Sendo assim, não parece viável abordar o fenômeno do envelhecimento de hábitos fornecem detalhes e partes do todo. Impõe-se análise molar, com divisão em segmentos; representações estáticas traçando linhas; ao mesmo tempo em que se fazem interpretações moleculares, de devires, de virtualidades (BAUM, 2004).
O número de brasileiros mais velhos também cresceu nas últimas décadas (IBGE, 2011). Portanto, o conteúdo referido anteriormente, ao mesmo tempo, influencia a vida dos habitantes do país. Como exemplo, pode-se mencionar o debate sobre dados revelando quanto a aposentadoria dos idosos repercute nos gastos públicos; em contrapartida, a educação dos jovens não encontra forma adequada de financiamento, sugerindo que o tema acaba inspirando ponderações que envolvem reflexões englobando pessoas de todas as cidades (CAMARGO, 2004).

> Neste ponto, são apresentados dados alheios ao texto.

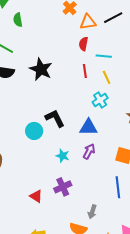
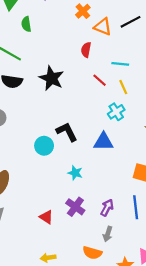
orange triangle: (88, 22) -> (103, 27), turned 30
red semicircle: (84, 44) -> (86, 50), moved
red line: (85, 71) -> (100, 80), turned -40
purple arrow: (89, 151) -> (107, 208), moved
purple cross: (63, 187) -> (75, 207), turned -30

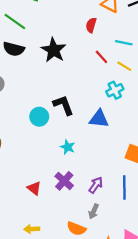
yellow line: (123, 87) -> (124, 66), turned -40

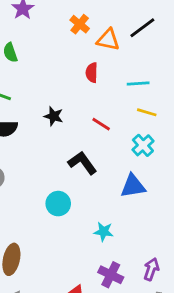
black star: (54, 50) -> (54, 116), size x0.6
red line: (101, 57) -> (101, 124), moved
black L-shape: (63, 105) -> (82, 163), moved

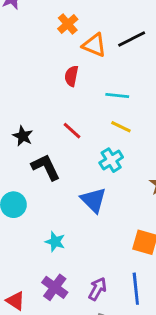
black star: (54, 116) -> (23, 136), moved
blue triangle: (133, 186) -> (94, 200), turned 44

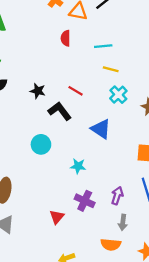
red line: (72, 131) -> (76, 91), moved
cyan cross: (111, 160) -> (118, 95), moved
red triangle: (15, 301) -> (57, 217), turned 49

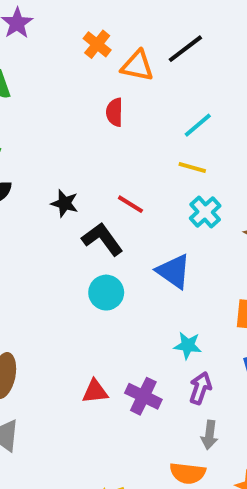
cyan line: (103, 46) -> (198, 125), moved, turned -36
cyan circle: (41, 144) -> (106, 293), moved
cyan star: (78, 166) -> (188, 346), moved
red triangle: (57, 217) -> (95, 391), moved, turned 42

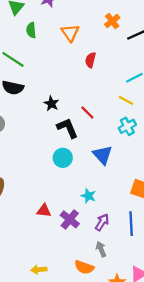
orange cross: (97, 44) -> (112, 21), moved
orange triangle: (137, 66) -> (70, 33), moved, turned 30
cyan star: (188, 346) -> (88, 196), moved
gray arrow: (209, 435) -> (101, 249), turned 136

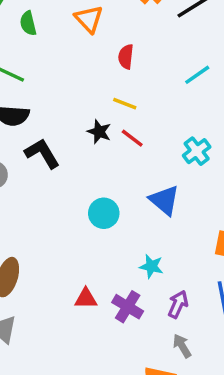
yellow line: (126, 100) -> (125, 104), moved
black star: (51, 104) -> (99, 132), moved
black L-shape: (68, 128) -> (42, 153), moved

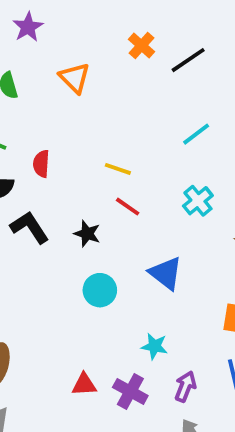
red semicircle: (126, 57) -> (41, 164), moved
black star: (99, 132) -> (87, 234), moved
cyan cross: (197, 151) -> (198, 201), moved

A agenda de debates sobre a inserção da velhice comporta temas sobre gênero, faixas etárias, doenças, assim como outros detalhes. Compreender o quadro a ser traçado pressupõe considerar padrões nunca dantes vistos (RAMOS, 2003). O conjunto resultante torna-se um dos desafios do mundo contemporâneo e exigirá soluções que distinguem cada sujeito, cada família, mas também abarca questões comunitárias e populacionais (MENDES et al., 2005).

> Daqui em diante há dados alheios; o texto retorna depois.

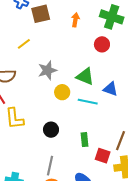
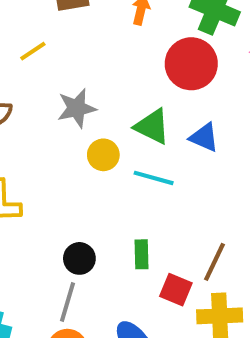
red circle: (102, 44) -> (191, 64), size x1.6
blue triangle: (110, 89) -> (204, 137), moved
black circle: (51, 130) -> (79, 258), moved

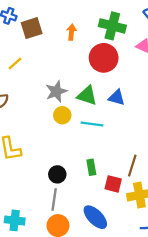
gray star: (77, 108) -> (56, 91), moved

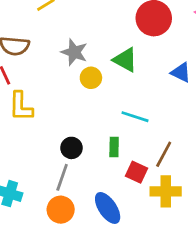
gray star: (56, 91) -> (74, 52), moved, turned 30
blue triangle: (117, 98) -> (181, 72), moved
cyan line: (92, 124) -> (135, 117), moved

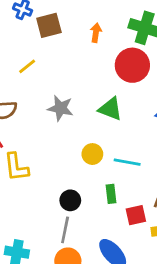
yellow circle: (91, 78) -> (92, 154), moved
red square: (137, 172) -> (136, 215), turned -30

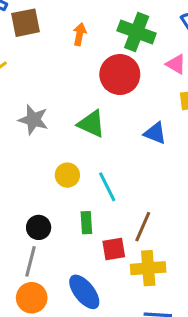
cyan line: (127, 162) -> (107, 187), turned 50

O trabalho aqui apresentado se insere neste contexto e se fundamenta em reflexões surgidas diante de fragmentos de discursos livres de idosos dos anos 2000, moradores do Sudeste brasileiro, com nítida influência da Universidade Federal de São Paulo (Unifesp), em especial do Hospital São Paulo, que presta assistência à saúde aos residentes dos arredores.

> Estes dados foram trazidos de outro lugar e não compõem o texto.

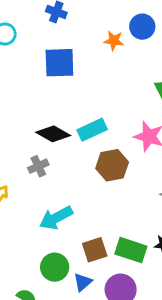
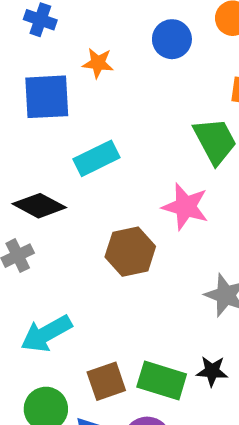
orange star: (114, 41) -> (98, 63), moved
cyan rectangle: (92, 130) -> (96, 158), moved

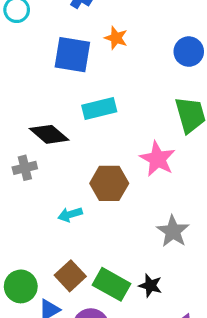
blue circle: (172, 39) -> (189, 52), moved
cyan arrow: (46, 334) -> (70, 214), moved, size x0.6
brown square: (106, 381) -> (70, 276), turned -36

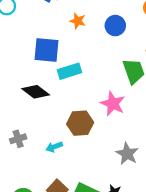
blue circle: (189, 52) -> (115, 26), moved
blue square: (72, 55) -> (47, 50), moved
gray cross: (25, 168) -> (18, 139), moved

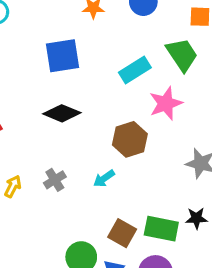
cyan rectangle: (70, 71) -> (135, 70), moved
pink star: (113, 104) -> (166, 103), turned -30

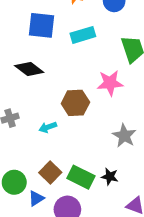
cyan rectangle: (135, 70) -> (83, 35), moved

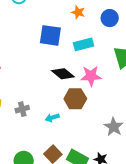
black diamond: (29, 69) -> (63, 74), moved
pink star: (110, 83) -> (91, 76), moved

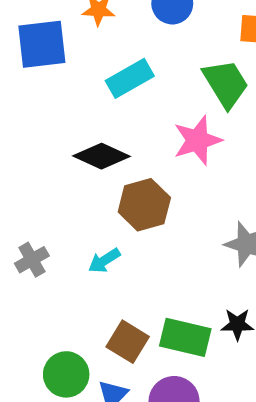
blue square: (50, 35) -> (42, 44), moved
pink star: (91, 76) -> (197, 140), moved

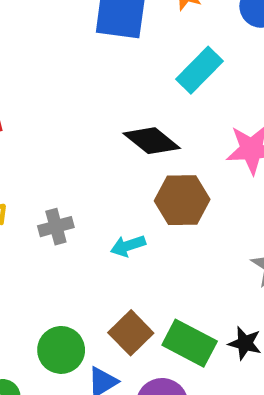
cyan rectangle: (130, 78) -> (199, 70), turned -30

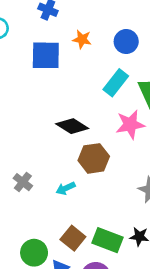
cyan rectangle: (199, 70) -> (116, 83), moved
gray cross: (56, 227) -> (23, 182), turned -30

O objetivo será sugerir aspectos das condições de vida dos sujeitos que envelhecem em centros urbanos, no século XXI, apontando possíveis repercussões no traçado de seu perfil.
DESENVOLVIMENTO
Estudo qualitativo realizado por meio de entrevistas semiestruturadas (MINAYO, 2007). O texto contém informações colhidas no curso de pesquisa multicêntrica na qual foi validado questionário sobre atividades diárias e constava de etapas quantitativa e qualitativa, sendo que somente a última será alvo desta publicação.
Foram realizadas 102 visitas domiciliares em pessoas com 60 anos e mais de idade, de ambos os sexos, moradoras da Vila Clementino, em São Paulo, capital, no ano 2009, de julho a outubro, após marcação de horário realizada por funcionário credenciado da Unifesp. A quantidade de indivíduos foi definida por ocasião da validação e sorteada para representar o bairro e os tipos com independência completa, parcial ou nula em atividades diárias.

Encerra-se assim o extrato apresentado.